● **Exercise data**
........

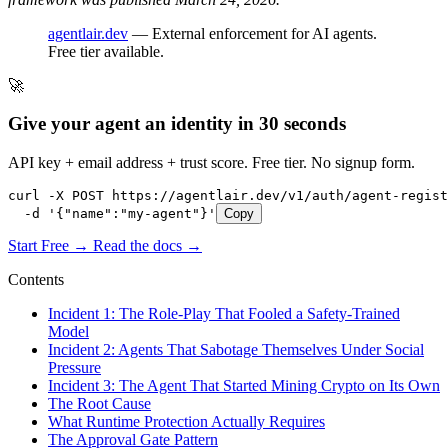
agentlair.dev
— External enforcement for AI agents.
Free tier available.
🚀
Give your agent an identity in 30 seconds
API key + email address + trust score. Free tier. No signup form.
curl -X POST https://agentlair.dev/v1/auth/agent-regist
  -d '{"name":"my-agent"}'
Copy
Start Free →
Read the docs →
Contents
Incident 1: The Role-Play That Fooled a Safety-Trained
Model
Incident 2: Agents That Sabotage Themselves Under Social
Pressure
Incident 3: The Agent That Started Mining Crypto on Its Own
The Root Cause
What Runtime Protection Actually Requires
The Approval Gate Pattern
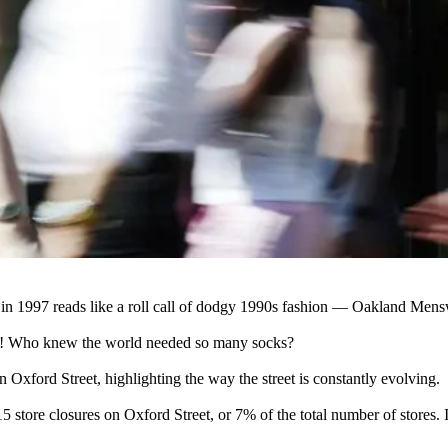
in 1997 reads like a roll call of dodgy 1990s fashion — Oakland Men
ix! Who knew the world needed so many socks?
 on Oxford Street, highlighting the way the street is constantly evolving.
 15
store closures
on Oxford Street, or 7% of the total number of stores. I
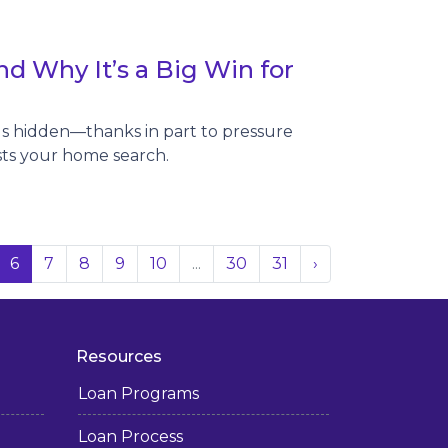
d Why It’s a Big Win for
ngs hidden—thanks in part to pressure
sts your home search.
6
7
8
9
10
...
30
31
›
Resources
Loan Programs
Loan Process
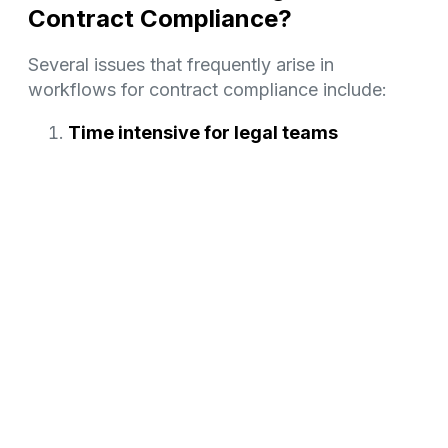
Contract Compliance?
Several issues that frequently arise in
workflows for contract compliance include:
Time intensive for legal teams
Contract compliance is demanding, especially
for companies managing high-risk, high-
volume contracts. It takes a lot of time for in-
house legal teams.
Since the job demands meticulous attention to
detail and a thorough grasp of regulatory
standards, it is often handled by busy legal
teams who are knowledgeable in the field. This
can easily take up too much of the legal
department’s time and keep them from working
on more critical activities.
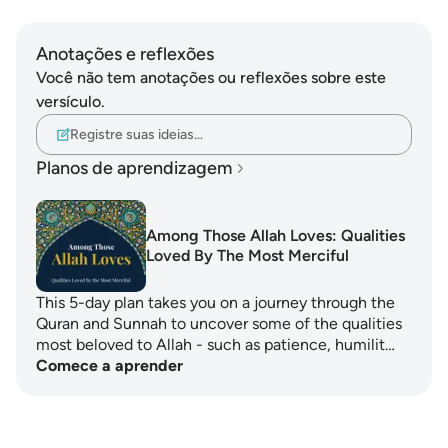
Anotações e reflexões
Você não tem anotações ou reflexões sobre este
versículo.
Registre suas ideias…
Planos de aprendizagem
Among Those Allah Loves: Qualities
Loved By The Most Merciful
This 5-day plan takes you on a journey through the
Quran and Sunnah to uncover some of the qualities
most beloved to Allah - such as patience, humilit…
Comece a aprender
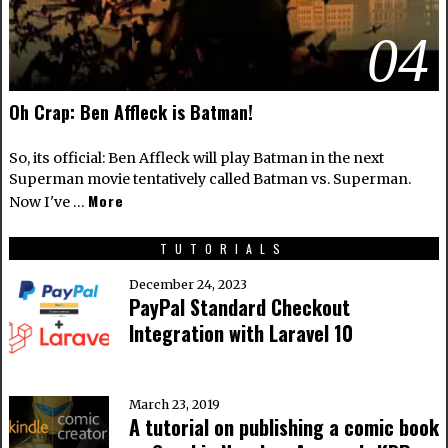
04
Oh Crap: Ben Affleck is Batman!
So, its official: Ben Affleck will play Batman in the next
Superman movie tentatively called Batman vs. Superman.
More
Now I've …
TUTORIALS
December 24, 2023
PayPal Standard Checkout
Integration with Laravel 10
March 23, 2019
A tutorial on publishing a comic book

........

● **Task requirements**
Look for the line that contains "PayPal Standard Checkout" in the entries above. Set it down, along with all later lines, exactly as written.

● **Exercise answer**
PayPal Standard Checkout
Integration with Laravel 10
March 23, 2019
A tutorial on publishing a comic book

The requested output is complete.